Bug 53898

Summary: kernel IO bottlenecks
Product: [Retired] Red Hat Linux Reporter: Sudhir Shetty <sudhir_shetty>
Component: kernelAssignee: Doug Ledford <dledford>
Status: CLOSED CURRENTRELEASE QA Contact: Brock Organ <borgan>
Severity: medium Docs Contact:
Priority: medium    
Version: 7.2CC: afom_m, dale_kaisner, john_hull, matt_domsch
Target Milestone: ---Keywords: FutureFeature
Target Release: ---   
Hardware: i386   
OS: Linux   
Whiteboard:
Fixed In Version: Doc Type: Enhancement
Doc Text:
Story Points: ---
Clone Of: Environment:
Last Closed: 2002-02-13 20:22:38 UTC Type: ---
Regression: --- Mount Type: ---
Documentation: --- CRM:
Verified Versions: Category: ---
oVirt Team: --- RHEL 7.3 requirements from Atomic Host:
Cloudforms Team: --- Target Upstream Version:
Embargoed:
Attachments:
Description Flags
Kernel profile
none
Gunzip of test program
none
kernelprofile
none
iostat none

Description Sudhir Shetty 2001-09-20 23:03:40 UTC
Description of Problem:
There are serious kernel IO bottlenecks in the 2.4.x kernel
that are impacting performance for enterprise applications such 
as Oracle. The result is high system time,etc. for enterprise workloads
making the results unacceptable for tpc benchmarks,etc. 
The bottlenecks are 
a) Bounce buffer allocation for RAM <= 4GB. See kernel 
profile for a test configuration. 
b) __make_request -  due to the global io_request_lock contention

Version-Release number of selected component (if applicable):
Kernel : 2.4.x

How Reproducible:


Steps to Reproduce:
1. System (4-Proc, 4 GB, 4 megaraid controllers-PERC3/DC)
2. Boot with profile=2
3. Run testdevices program 
   The compressed tar attachment includes a Makefile,
   source file tio.c and the executable 'tio'.
   The parameters to 'tio' are the size of the read and
   the time in seconds. 'testdevices' is the driver for this.
   On line 11 in this driver script you could modify the
   size of the read (multiblock) and the time.
   Right now these are set to 512k and 5 minutes
   respectively.

   Usage:

  ./testdevices /dev raw1 raw2 raw3 raw4
   where raw1, raw2, raw3 & raw4 are raw partitions created on 4
   different volumes (controllers), i.e., one process/controller

  ./testdevices /dev raw1 raw1 raw1 raw1
             four processes/controller doing reads

4. While testdevices is running, use iostat and readprofile to 
   determine io and kernel issues.

Actual Results:
See attached kernel profiles.

Expected Results:


Additional Information:
Patches such as 
a) Jens Axboe bounce buffer patch seem to fix issue a) above
b) Experimental patches for the global io lock

Comment 1 Sudhir Shetty 2001-09-20 23:07:00 UTC
Created attachment 32298 [details]
Kernel profile

Comment 2 Sudhir Shetty 2001-09-20 23:11:25 UTC
Created attachment 32299 [details]
Gunzip of test program

Comment 3 Ben LaHaise 2001-09-21 20:46:38 UTC
After doing some poking around inside the scsi layer, it appears that sd.c ends
up calling b_end_io with the io_request_lock held.  This results in any highmem
bounce buffer copies being serialized for scsi requests.  I don't think this
needs the io_request_lock being split just yet, just bugfixing.

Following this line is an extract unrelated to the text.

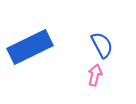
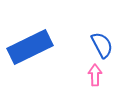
pink arrow: rotated 15 degrees counterclockwise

Comment 4 Michael K. Johnson 2001-09-26 23:14:28 UTC
In testing we have found several bugs in Jens's highmem nobounce patch,
and we have made progress fixing.

The io_request_lock stuff will take longer to fix because it requires
more auditing.

Comment 5 Rogelio Noriega 2001-10-09 20:44:23 UTC
Created attachment 33661 [details]
kernelprofile

Comment 6 Rogelio Noriega 2001-10-09 20:47:18 UTC
Created attachment 33662 [details]
iostat

Comment 7 Rogelio Noriega 2001-10-09 20:49:03 UTC
FYI Attached are the kernelprofile and iostat logs for kernel 2.4.9-0.18smp.

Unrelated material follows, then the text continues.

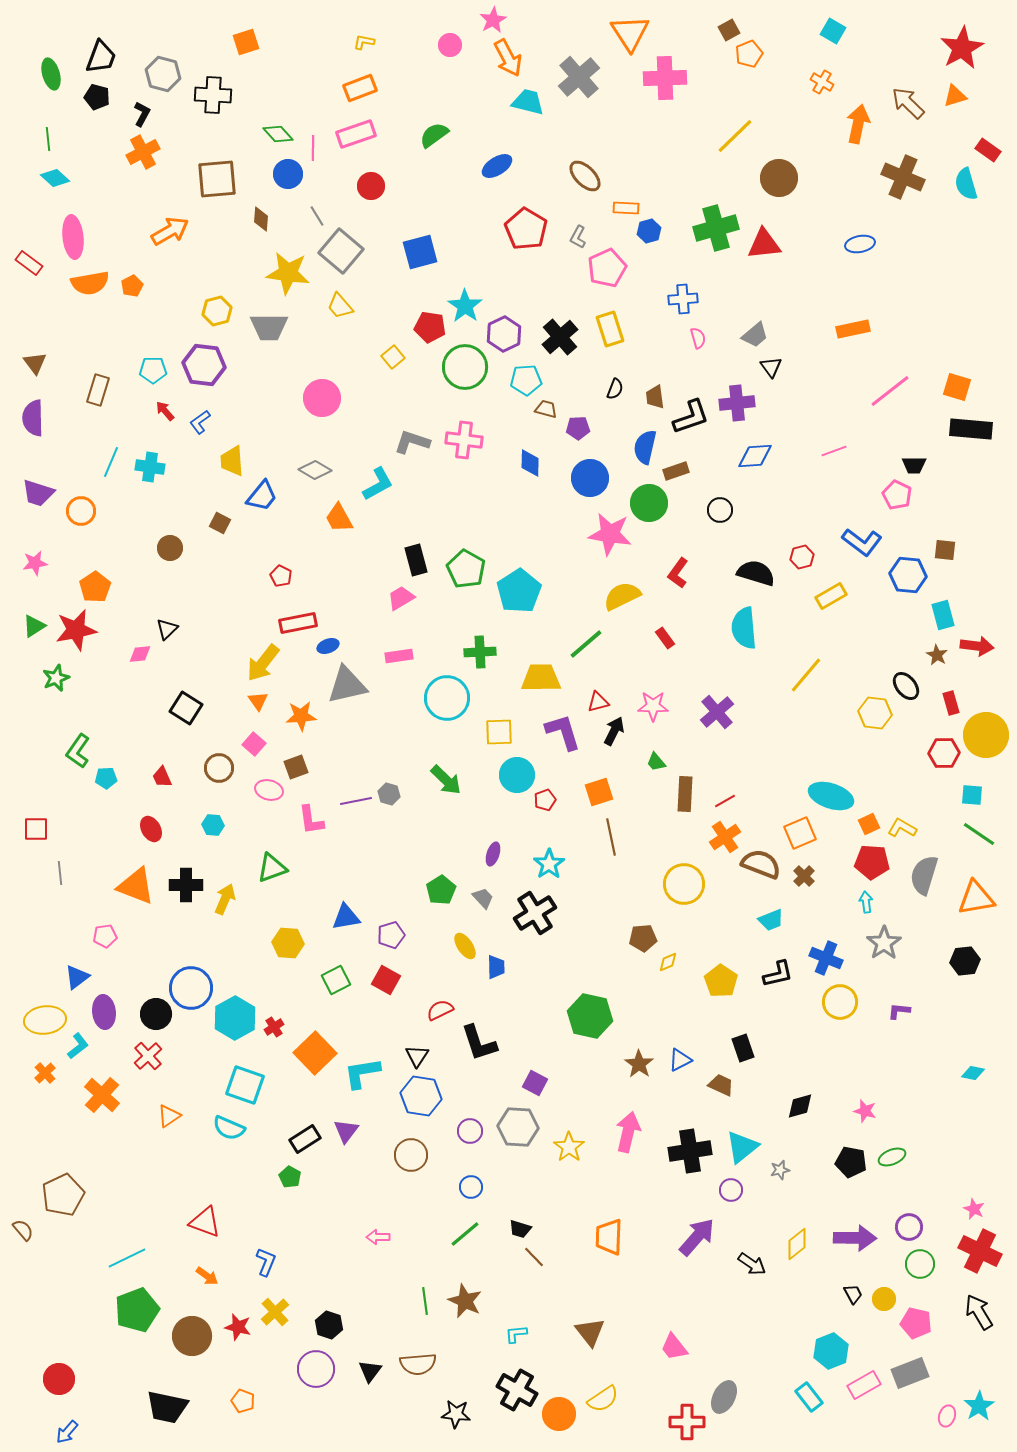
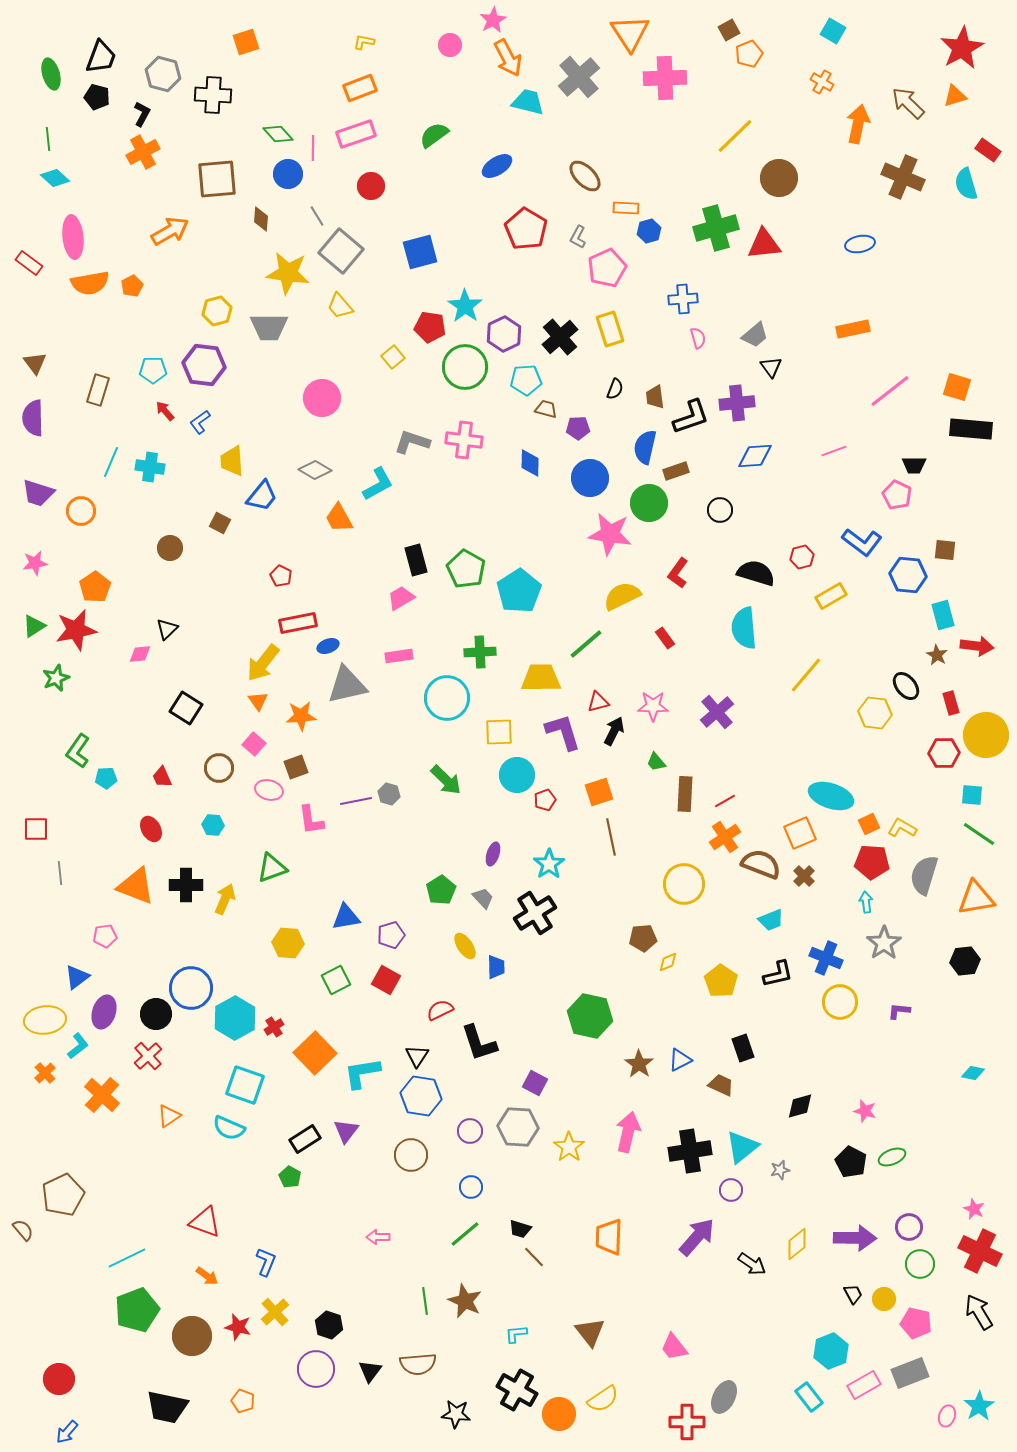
purple ellipse at (104, 1012): rotated 24 degrees clockwise
black pentagon at (851, 1162): rotated 16 degrees clockwise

Comment 8 Michael K. Johnson 2001-11-30 14:00:28 UTC
a) is dealt with
b) is being worked on but is a longer-term because the changes
   are initially destabilizing and will require much more work
   not only to complete but also to stabilize.

Comment 9 Arjan van de Ven 2002-02-13 20:22:30 UTC
Our advanced server release is fixing most of these issues. How much is still
visible in that beta ?
(and with the latest kernel drop after that ?)

Comment 10 Sudhir Shetty 2002-02-26 21:57:11 UTC
This is closed based on feedback from 
Oracle (TPC-R benchmarking efforts).